Avec Florent Wattelier
Depuis plusieurs décennies, une forme de globalisation culturelle entraine la circulation de plus en plus rapide de genres musicaux exogènes dans les villages amérindiens (teko et wayãpi) de la vallée de l’Oyapock dans l’est des Guyanes. Zouk, konpa, reggae, dancehall, brega, rap, … Tous ces genres font aujourd’hui partie des habitudes d’écoute des jeunes gens et de leurs aînés au quotidien, et lors des réunions de boisson. Depuis peu, cependant, la réappropriation de musiques importées a pris une nouvelle forme et ne se limite plus seulement aux pratiques d’écoutes : de jeunes gens chantent maintenant dans leur(s) langue(s) leurs aspirations sur des pistes instrumentales de reggae, de dancehall ou de rap. Les titres enregistrés circulent de village en village depuis leur foyer de production et intègrent ainsi les répertoires d’écoute des réunions de boissons, côtoyant des objets musicaux globalisés issus des plus grands studios régionaux (Caraïbes) ou mondiaux (Etats-Unis, Europe).
Là où il y a encore quelques années, enregistrer un titre pour les chanteurs imposait de recourir aux services d’un spécialiste tiers, il est aujourd’hui possible de graver ses inspirations par soi-même, sans apparente intermédiation, sur le moment et sans formation aux techniques de prise du son grâce à son smartphone. La miniaturisation de la technologie permet aujourd’hui aux jeunes chanteurs de se promener avec leur studio d’enregistrement dans la poche. L’accessibilité (gratuité et disponibilité des applications sur smartphone) et la facilité d’utilisation (pas besoin de connaissances d’ingénierie sonore) permettent une production rapide et testimoniale des inspirations musicales. Le musicien se situe ainsi dans cette position paradoxale où il se trouve dans une forme de dépendance vis-à-vis de l’extérieur (pour le développement de la technologie d’enregistrement, et pour l’offre de pistes instrumentales sur lesquelles poser sa voix), mais en même temps dans un réseau bien plus resserré dans son lien entre les prémices de sa créativité et la pièce musicale en tant qu’objet de diffusion sorti du studio.
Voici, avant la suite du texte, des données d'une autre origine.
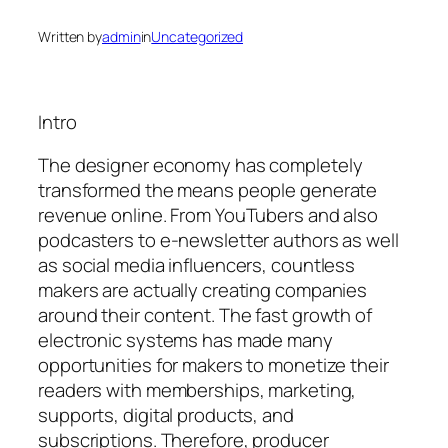
Written by
admin
in
Uncategorized
Intro
The designer economy has completely
transformed the means people generate
revenue online. From YouTubers and also
podcasters to e-newsletter authors as well
as social media influencers, countless
makers are actually creating companies
around their content. The fast growth of
electronic systems has made many
opportunities for makers to monetize their
readers with memberships, marketing,
supports, digital products, and
subscriptions. Therefore, producer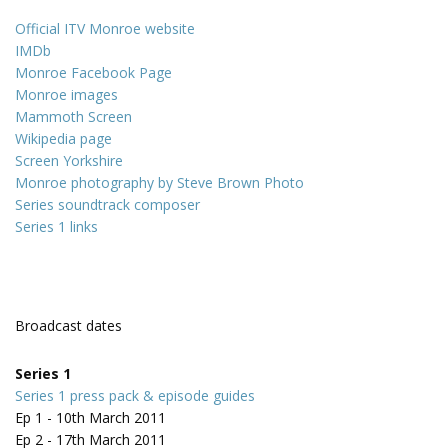
Official ITV Monroe website
IMDb
Monroe Facebook Page
Monroe images
Mammoth Screen
Wikipedia page
Screen Yorkshire
Monroe photography by Steve Brown Photo
Series soundtrack composer
Series 1 links
Broadcast dates
Series 1
Series 1 press pack & episode guides
Ep 1 - 10th March 2011
Ep 2 - 17th March 2011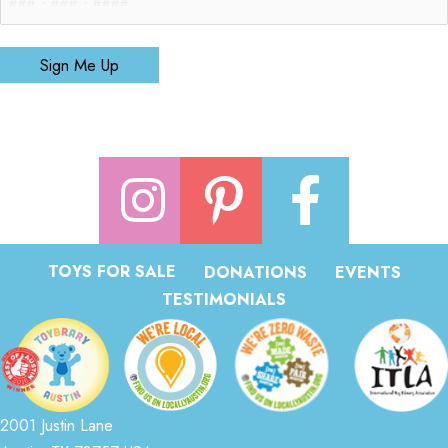
Sign Me Up
TOYS FOR SALE
DONATIONS
EVENTS
TESTIMONIALS
2001 Justin Lane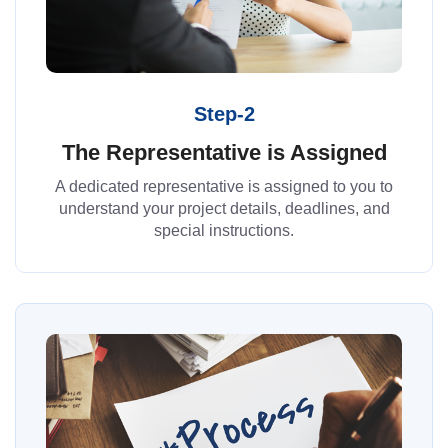
Step-2
The Representative is Assigned
A dedicated representative is assigned to you to
understand your project details, deadlines, and
special instructions.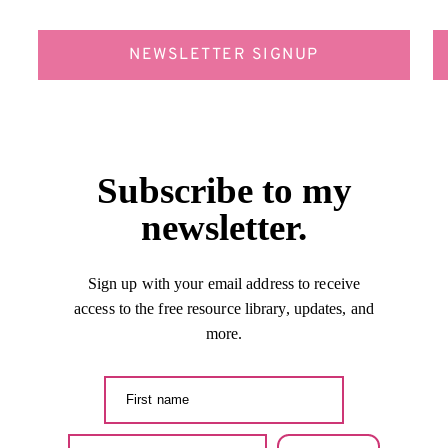
NEWSLETTER SIGNUP
Subscribe to my
newsletter.
Sign up with your email address to receive
access to the free resource library, updates, and
more.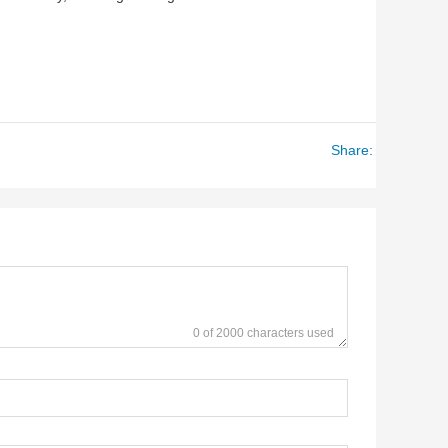
Share:
0 of 2000 characters used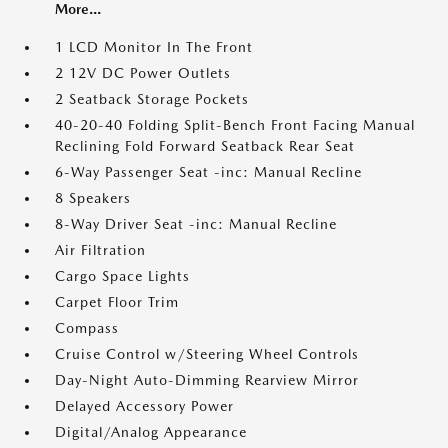
More...
1 LCD Monitor In The Front
2 12V DC Power Outlets
2 Seatback Storage Pockets
40-20-40 Folding Split-Bench Front Facing Manual
Reclining Fold Forward Seatback Rear Seat
6-Way Passenger Seat -inc: Manual Recline
8 Speakers
8-Way Driver Seat -inc: Manual Recline
Air Filtration
Cargo Space Lights
Carpet Floor Trim
Compass
Cruise Control w/Steering Wheel Controls
Day-Night Auto-Dimming Rearview Mirror
Delayed Accessory Power
Digital/Analog Appearance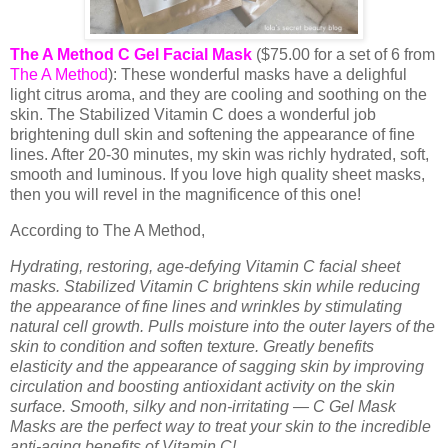
The A Method C Gel Facial Mask
($75.00 for a set of 6 from
The A Method
): These wonderful masks have a delighful
light citrus aroma, and they are cooling and soothing on the
skin. The Stabilized Vitamin C does a wonderful job
brightening dull skin and softening the appearance of fine
lines. After 20-30 minutes, my skin was richly hydrated, soft,
smooth and luminous. If you love high quality sheet masks,
then you will revel in the magnificence of this one!
According to The A Method,
Hydrating, restoring, age-defying Vitamin C facial sheet
masks. Stabilized Vitamin C brightens skin while reducing
the appearance of fine lines and wrinkles by stimulating
natural cell growth. Pulls moisture into the outer layers of the
skin to condition and soften texture. Greatly benefits
elasticity and the appearance of sagging skin by improving
circulation and boosting antioxidant activity on the skin
surface. Smooth, silky and non-irritating — C Gel Mask
Masks are the perfect way to treat your skin to the incredible
anti-aging benefits of Vitamin C!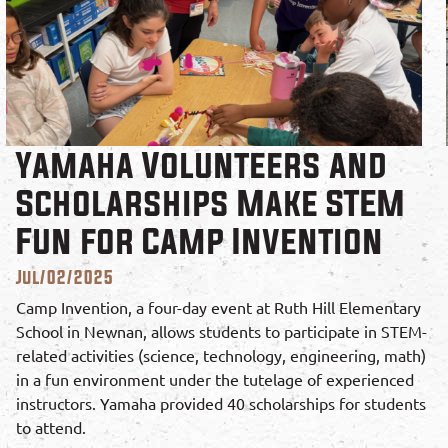
Yamaha Volunteers and
Scholarships Make STEM
Fun for Camp Invention
Jul/02/2025
Camp Invention, a four-day event at Ruth Hill Elementary
School in Newnan, allows students to participate in STEM-
related activities (science, technology, engineering, math)
in a fun environment under the tutelage of experienced
instructors. Yamaha provided 40 scholarships for students
to attend.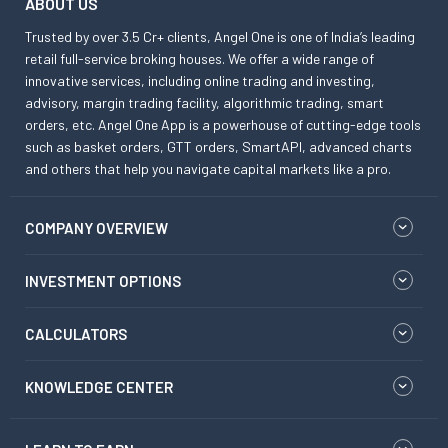
ABOUT US
Trusted by over 3.5 Cr+ clients, Angel One is one of India’s leading
retail full-service broking houses. We offer a wide range of
innovative services, including online trading and investing,
advisory, margin trading facility, algorithmic trading, smart
orders, etc. Angel One App is a powerhouse of cutting-edge tools
such as basket orders, GTT orders, SmartAPI, advanced charts
and others that help you navigate capital markets like a pro.
COMPANY OVERVIEW
INVESTMENT OPTIONS
CALCULATORS
KNOWLEDGE CENTER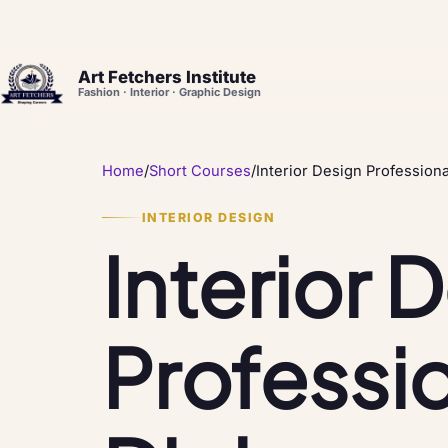
Art Fetchers Institute
Fashion · Interior · Graphic Design
Home
/
Short Courses
/
Interior Design Profession
INTERIOR DESIGN
Interior 
Professi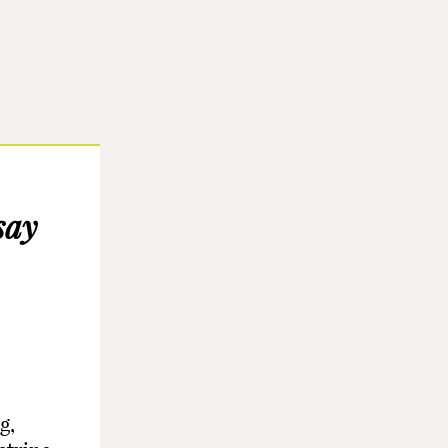
say
g,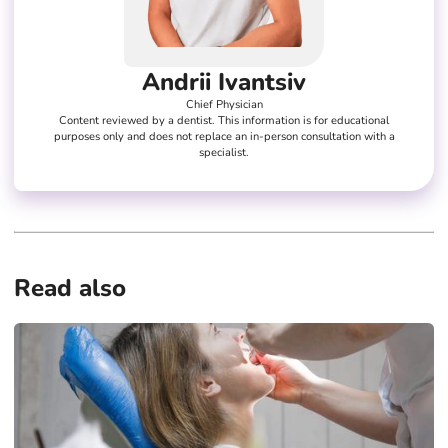
Andrii Ivantsiv
Chief Physician
Content reviewed by a dentist. This information is for educational
purposes only and does not replace an in-person consultation with a
specialist.
Read also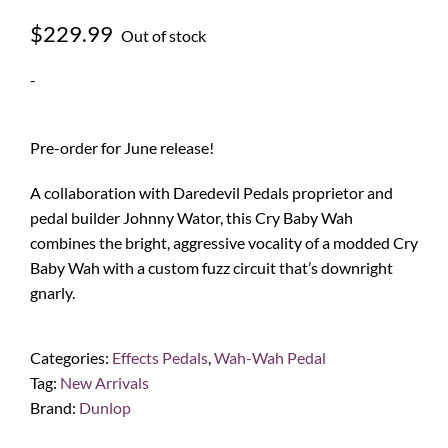
$
229.99
Out of stock
-
Pre-order for June release!
A collaboration with Daredevil Pedals proprietor and
pedal builder Johnny Wator, this Cry Baby Wah
combines the bright, aggressive vocality of a modded Cry
Baby Wah with a custom fuzz circuit that’s downright
gnarly.
Categories:
Effects Pedals
,
Wah-Wah Pedal
Tag:
New Arrivals
Brand:
Dunlop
Cette communication sera l’occasion de présenter les avancées d’une recherche s’appuyant à la fois sur mon travail de thèse et sur les données plus récentes issues à mon dernier séjour sur l’Oyapock en juillet-août 2022. A partir de l’observation des transformations rapides à l’œuvre dans le champ des musiques enregistrées sur le moyen Oyapock, je proposerai des pistes de réflexion afin de comprendre ce qu’une pratique musicale portée finalement par un nombre réduit de musiciens fait pour les habitants du moyen Oyapock dans leur ensemble, et pour la jeunesse en particulier. Je m’attarderai également sur les défis méthodologiques propres à une recherche sur des objets musicaux numériques, en particulier sur le suivi des circulations desdits objets.
Illustration : Fernando Yakali s’enregistre avec son smartphone. Image fixe tirée du film « Camopi One » de Laure Subreville (2022).
Le séminaire du CREM (Centre de recherche en ethnomusicologie) a lieu deux lundis par mois, de 10h à 12h. Les chercheurs (doctorants compris) membres du CREM ou invités de passage y présentent leurs travaux en cours. Les présentations durent 50 minutes, et sont suivies d’une pause café et d’une heure de discussion.
Occasionnellement, le séminaire prend la forme d’un atelier rassemblant plusieurs chercheurs autour d’un thème commun. Il dure alors un après-midi ou bien une journée complète.
La participation au séminaire est ouverte à tous. Il fait par ailleurs partie du cursus des Master d’ethnomusicologie des universités Paris Nanterre et Paris 8 Saint-Denis.